Three years ago, today, my grandmother passed away. Of course she lives on in our hearts and memories, but in terms of the tangible - evidence of a life well-lived, there isn't very much left.

For Christmas we gave my grandfather a collage frame that holds seven photos, and only when we were trying to fill it with pictures of her did we realize just how scarce they are. Oh, we had photos from her youth, and when my brother and I were children, but none from the last five years of her life.

I'll never forget her soft wrinkly skin, bright lipsticked smile, and snowy white hair, but I wish that I had something to hold and to look at instead of closing my eyes and willing my brain to conjure a likeness that inevitably becomes less accurate as time goes on.

Junior or senior year of high school my best friend and I went to California to visit Stanford's campus. I had recently purchased my very first DSLR - the Canon Rebel XTi, whose myriad megapixels I quickly discovered was able to elevate even the most uninspired scenes into something passably interesting. Consequently, I shot everything and anything. 

Here we are in the dining room of my grandparents' house. The fluorescent lighting was - and still is - shit. But she was laughing, demure as always, asking me why I was photographing her. I remember the entire incident and the resulting picture so vividly. And yet, my mind is the only place in which it exists now.

I fired up my old Macbook, hoping against hope, that the hard drive held a copy of the photo that Facebook and Flickr did not. But, no, clearly I must have deleted it at some point.

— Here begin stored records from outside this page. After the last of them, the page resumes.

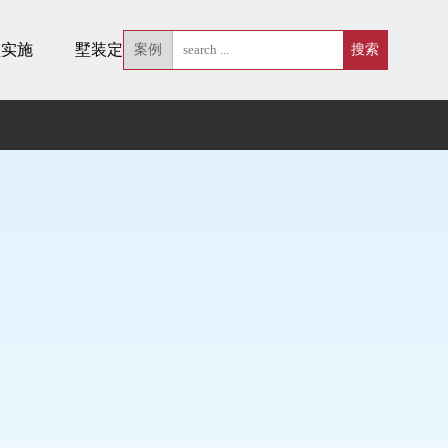
墅实施
墅装定制
案例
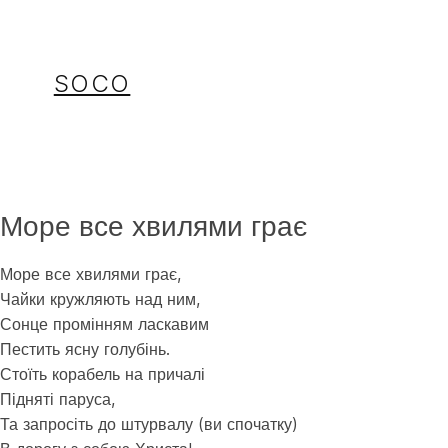
Перейти
до
вмісту
SOCO
Море все хвилями грає
Море все хвилями грає,
Чайки кружляють над ним,
Сонце промінням ласкавим
Пестить ясну голубінь.
Стоїть корабель на причалі
Підняті паруса,
Та запросіть до штурвалу (ви спочатку)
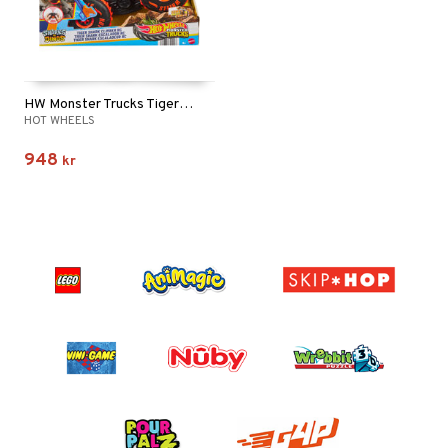
HW Monster Trucks Tiger Shark Climber RC
HOT WHEELS
948
kr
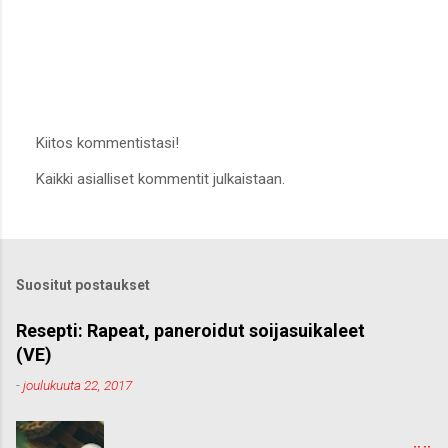
Kiitos kommentistasi!
L
Kaikki asialliset kommentit julkaistaan.
ä
h
e
t
ä
k
Suositut postaukset
o
m
m
Resepti: Rapeat, paneroidut soijasuikaleet
e
(VE)
n
t
-
joulukuuta 22, 2017
t
i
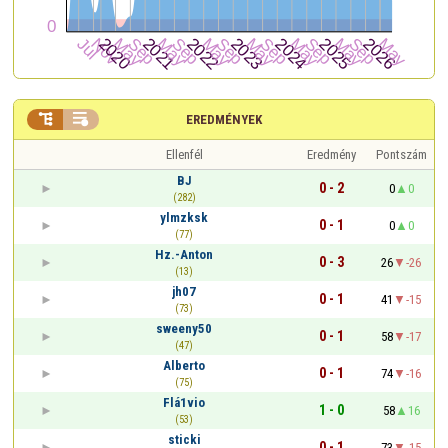


EREDMÉNYEK
Ellenfél
Eredmény
Pontszám
BJ
0 - 2
0
0
(282)
ylmzksk
0 - 1
0
0
(77)
Hz.-Anton
0 - 3
26
-26
(13)
jh07
0 - 1
41
-15
(73)
sweeny50
0 - 1
58
-17
(47)
Alberto
0 - 1
74
-16
(75)
Flá1vio
1 - 0
58
16
(53)
sticki
0 - 1
73
-15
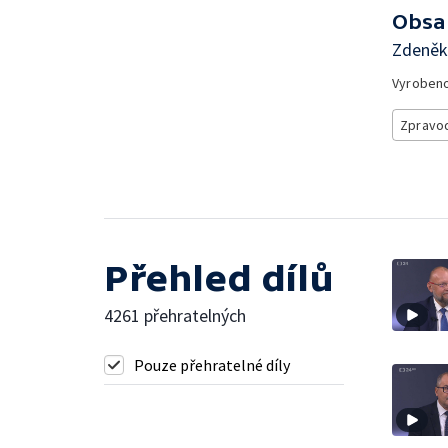
Obsa
Zdeněk 
Vyroben
Zpravod
Přehled dílů
4261 přehratelných
Pouze přehratelné díly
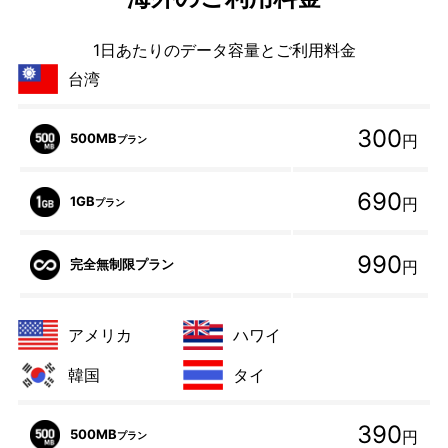
1日あたりのデータ容量とご利用料金
台湾
300
500MB
円
プラン
690
1GB
円
プラン
990
完全無制限プラン
円
アメリカ
ハワイ
韓国
タイ
390
500MB
円
プラン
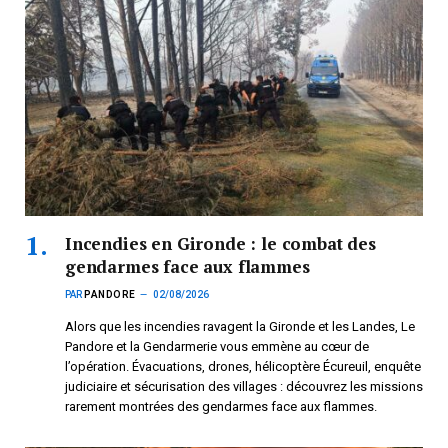
Incendies en Gironde : le combat des
gendarmes face aux flammes
PAR
PANDORE
02/08/2026
Alors que les incendies ravagent la Gironde et les Landes, Le
Pandore et la Gendarmerie vous emmène au cœur de
l’opération. Évacuations, drones, hélicoptère Écureuil, enquête
judiciaire et sécurisation des villages : découvrez les missions
rarement montrées des gendarmes face aux flammes.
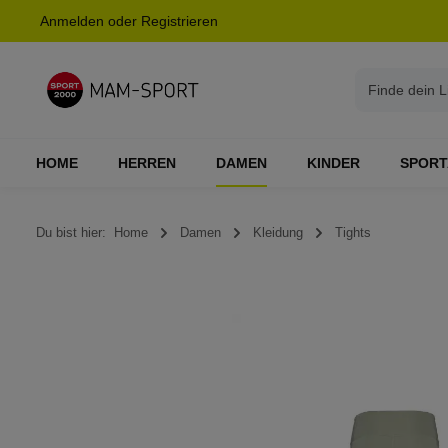
Anmelden
oder
Registrieren
springen
Zur Hauptnavigation springen
HOME
HERREN
DAMEN
KINDER
SPORT
Du bist hier:
Home
Damen
Kleidung
Tights
Bildergalerie überspringen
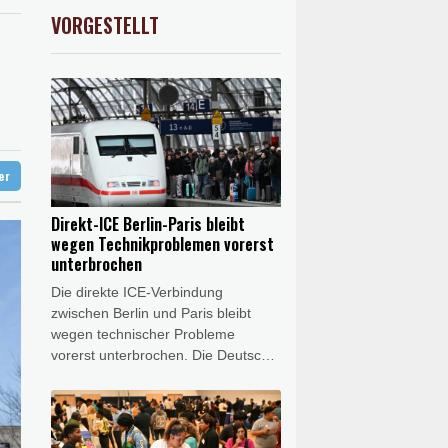
unterbrochen
0.68%
26319.45
€
VORGESTELLT
USD
0.38%
1.1569
$
reist
lughafen zurück
nen Ballsaal-Plänen
ontrollen
ter
Direkt-ICE Berlin-Paris bleibt
wegen Technikproblemen vorerst
unterbrochen
Die direkte ICE-Verbindung
zwischen Berlin und Paris bleibt
wegen technischer Probleme
vorerst unterbrochen. Die Deutsche
Bahn (DB) macht dafür das
europäische Zugsicherungssystem
des französischen Herstellers
Alstom verantwortlich und fordert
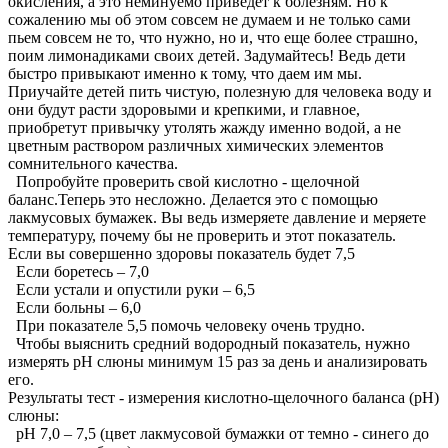
окисления, а это неминуемо приведет к болезням. Но к
сожалению мы об этом совсем не думаем и не только сами
пьем совсем не то, что нужно, но и, что еще более страшно,
поим лимонадиками своих детей. Задумайтесь! Ведь дети
быстро привыкают именно к тому, что даем им мы.
Приучайте детей пить чистую, полезную для человека воду и
они будут расти здоровыми и крепкими, и главное,
приобретут привычку утолять жажду именно водой, а не
цветным раствором различных химических элементов
сомнительного качества.
Попробуйте проверить свой кислотно - щелочной
баланс.Теперь это несложно. Делается это с помощью
лакмусовых бумажек. Вы ведь измеряете давление и меряете
температуру, почему бы не проверить и этот показатель.
Если вы совершенно здоровы показатель будет 7,5
Если боретесь – 7,0
Если устали и опустили руки – 6,5
Если больны – 6,0
При показателе 5,5 помочь человеку очень трудно.
Чтобы выяснить средний водородный показатель, нужно
измерять рН слюны минимум 15 раз за день и анализировать
его.
Результаты тест - измерения кислотно-щелочного баланса (рН)
слюны:
рН 7,0 – 7,5 (цвет лакмусовой бумажки от темно - синего до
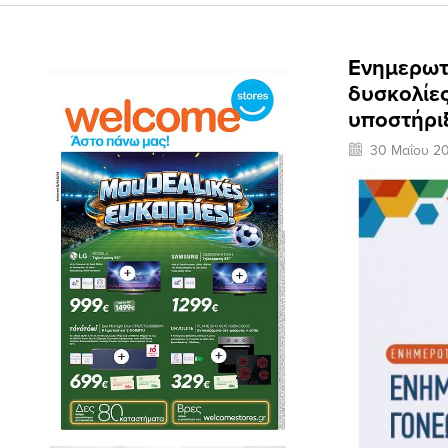
Ενημερωτι
δυσκολίες
υποστήρι
30 Μαΐου 2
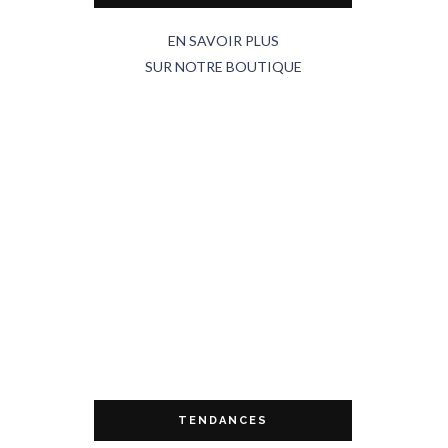
EN SAVOIR PLUS
SUR NOTRE BOUTIQUE
TENDANCES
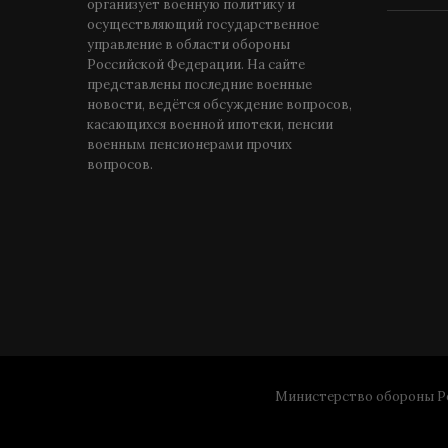
организует военную политику и
осуществляющий государственное
управление в области обороны
Российской Федерации. На сайте
представлены последние военные
новости, ведётся обсуждение вопросов,
касающихся военной ипотеки, пенсии
военным пенсионерами прочих
вопросов.
Министерство обороны Ро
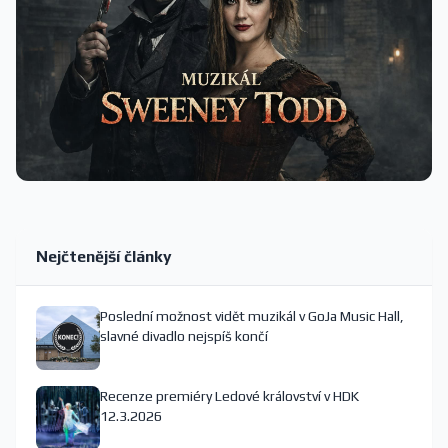
Nejčtenější články
Poslední možnost vidět muzikál v GoJa Music Hall,
slavné divadlo nejspíš končí
Recenze premiéry Ledové království v HDK
12.3.2026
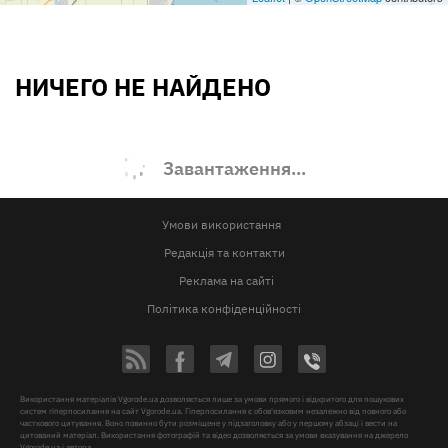
НИЧЕГО НЕ НАЙДЕНО
Завантаження...
Умови використання
Редакція та контакти
Реклама на сайті
Політика конфіденційності
Використання матеріалів Vgorode.ua дозволяється лише за умови прямого і відкритого для пошукових
систем гіперпосилання на сайт Vgorode.ua. Гіперпосилання є обов'язковим незалежно від повного або
часткового цитування. Воно повинно бути розміщене у підзаголовку або у першому абзаці і вести на
цитований матеріал. Використання фотографій та відео дозволяється за умови вказування на джерело
Vgorode.ua і автора.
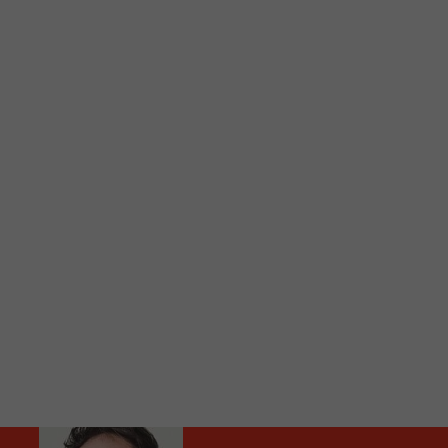
C
Vous avez envie d’écouter le FM 103,3 ou notre nouv
Ajoutez un signet FM 103,3 sur votre écran d’accueil
Voici la procédure ;)
À partir de votre téléphone, allez sur le site inte
Ensuite cliquez sur l’icône situé au bas de votre éc
(celui qui représente un carré incluant une flèche d
Cliquez maintenant sur l’option Ajouter sur l’écran
Faites Enregistrer en haut à droite.
Et voilà! Toutes les infos et l’écoute de votre radio loca
Audio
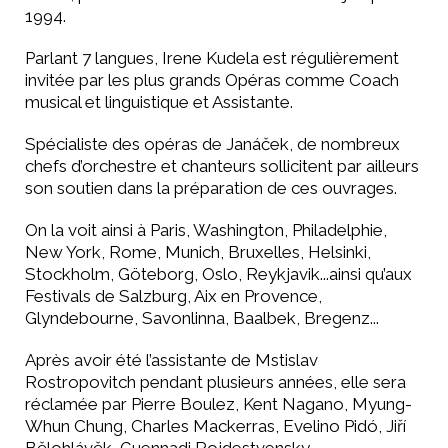
1994.
Parlant 7 langues, Irene Kudela est régulièrement
invitée par les plus grands Opéras comme Coach
musical et linguistique et Assistante.
Spécialiste des opéras de Janáček, de nombreux
chefs d’orchestre et chanteurs sollicitent par ailleurs
son soutien dans la préparation de ces ouvrages.
On la voit ainsi à Paris, Washington, Philadelphie,
New York, Rome, Munich, Bruxelles, Helsinki,
Stockholm, Göteborg, Oslo, Reykjavik...ainsi qu’aux
Festivals de Salzburg, Aix en Provence,
Glyndebourne, Savonlinna, Baalbek, Bregenz...
Après avoir été l’assistante de Mstislav
Rostropovitch pendant plusieurs années, elle sera
réclamée par Pierre Boulez, Kent Nagano, Myung-
Whun Chung, Charles Mackerras, Evelino Pidó, Jiří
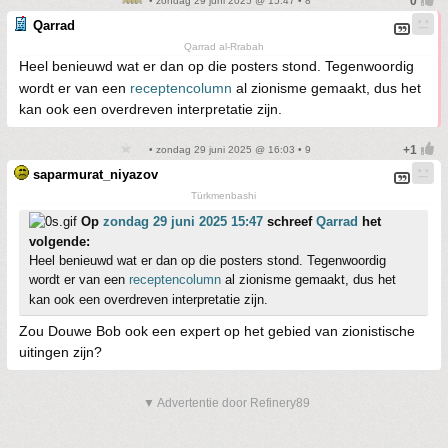
• zondag 29 juni 2025 @ 15:47 • 8
Qarrad
Qarrad al-Rrabah
Heel benieuwd wat er dan op die posters stond. Tegenwoordig
wordt er van een
receptencolumn
al zionisme gemaakt, dus het
kan ook een overdreven interpretatie zijn.
• zondag 29 juni 2025 @ 16:03 • 9
saparmurat_niyazov
Türkmenbashi
Op
zondag 29 juni 2025 15:47
schreef
Qarrad
het
volgende:
Heel benieuwd wat er dan op die posters stond. Tegenwoordig
wordt er van een
receptencolumn
al zionisme gemaakt, dus het
kan ook een overdreven interpretatie zijn.
Zou Douwe Bob ook een expert op het gebied van zionistische
uitingen zijn?
▼ Advertentie door Refinery89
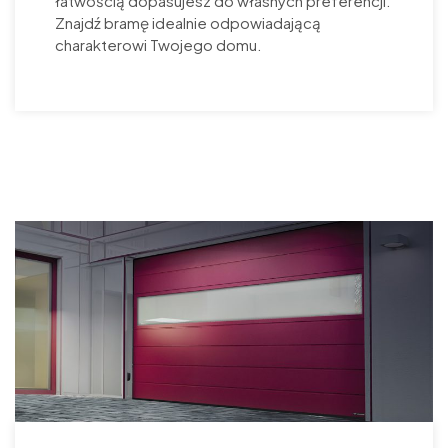
łatwością dopasujesz do własnych preferencji.
Znajdź bramę idealnie odpowiadającą
charakterowi Twojego domu.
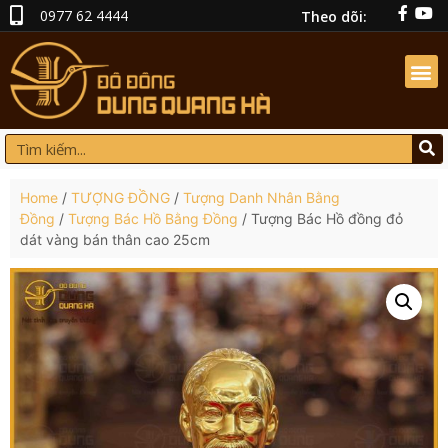
0977 62 4444
Theo dõi:
Home
/
TƯỢNG ĐỒNG
/
Tượng Danh Nhân Bằng
Đồng
/
Tượng Bác Hồ Bằng Đồng
/ Tượng Bác Hồ đồng đỏ
dát vàng bán thân cao 25cm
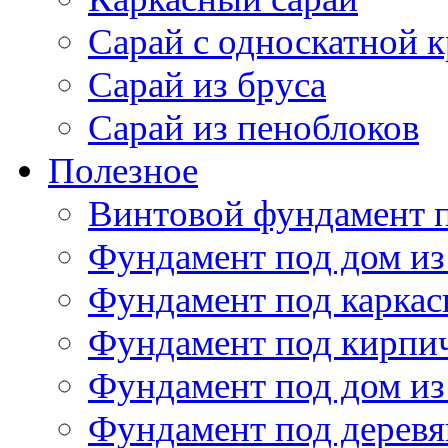
Веранда к дому
Веранда к деревянном
Закрытая веранда к до
Открытая веранда к д
Терраса к дому
Терраса к деревянном
Терраса из бруса
Открытая терраса
Сарай для дачи
Каркасный сарай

I would gladly give up the hundreds of photos from my travels around the world just to have that one back; to be able to print it out and place it in the collage frame.

We take so much for granted these days - that everything is automatically backed up, fail safe and fool proof but, most of all, that there will be more time. So even though my brother and I are on a campaign for our parents to reduce the amount of things in their house, I made a photo book of our Europe trip for my dad.

Because at some point there won't be any more tomorrows. Tomorrow is today, and today is for holding your loved ones close and telling them how much they mean to you.